Les éléments  qui  sont  sélectionnés  et  combinés  dépendent  de  la  tâche que l’éléphant accomplit. «Lors de la saisie et du maintien d’un objet pour le transport, la trompe présente une flexion localisée qui voyage ensuite de son extrémité vers sa base, tandis que lorsque l’éléphant atteint  une  cible  placée  devant  lui,  il  allonge  et  rétracte  des  parties spécifiques de sa trompe de manière modulaire», explique Paule Dagenais, chercheuse dans l’équipe de Michel Milinkovitch. La variation des attributs des objets induit des transitions dans les stratégies de préhension  correspondant  à  différentes  combinaisons  des  20  blocs 

de construction.
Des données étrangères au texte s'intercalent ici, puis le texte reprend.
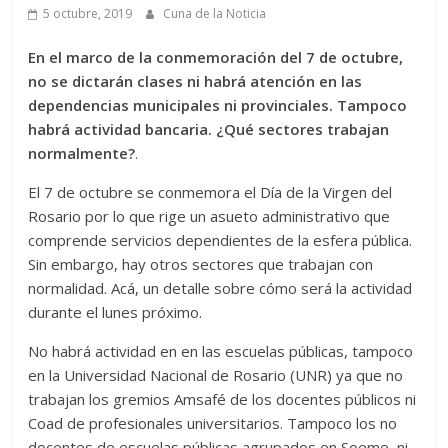
5 octubre, 2019
Cuna de la Noticia
En el marco de la conmemoración del 7 de octubre,
no se dictarán clases ni habrá atención en las
dependencias municipales ni provinciales. Tampoco
habrá actividad bancaria. ¿Qué sectores trabajan
normalmente?
.
El 7 de octubre se conmemora el Día de la Virgen del
Rosario por lo que rige un asueto administrativo que
comprende servicios dependientes de la esfera pública.
Sin embargo, hay otros sectores que trabajan con
normalidad. Acá, un detalle sobre cómo será la actividad
durante el lunes próximo.
No habrá actividad en en las escuelas públicas, tampoco
en la Universidad Nacional de Rosario (UNR) ya que no
trabajan los gremios Amsafé de los docentes públicos ni
Coad de profesionales universitarios. Tampoco los no
docentes de escuelas públicas agrupados en Soeme, ni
Par exemple, lorsqu’il saisit un disque en bois léger, l’animal  utilise  la  succion  comme  force  de  levage.  En  revanche,  la succion n’est utilisée que pour sécuriser la position d’un disque plus lourd (métallique), tandis que la trompe s’enroule autour de celui-ci pour renforcer la préhension.

Le biomimétisme utile à la robotique

Tous ces résultats serviront de base au développement d’un nouveau concept  de  manipulation  robotique  souple  qui  permettrait  à  ces  robots de détecter, d’atteindre, de saisir, de manipuler et de libérer  toute  une  série  de  charges  utiles  et  d’objets  de  formes  et  de  tailles diverses. Des industriels italiens planchent déjà sur une nouvelle génération de robots mous capable d’intervenir sur des terrains compliqués tels que les lieux de sinistres de catastrophe naturelle ( séisme, tempête). Ces nouveaux robots inspirés de la trompe de l’éléphant pourraient, avec agilité, intervenir sur le terrain et réaliser des tâches variées avec un capacité d’adaptation fulgurante.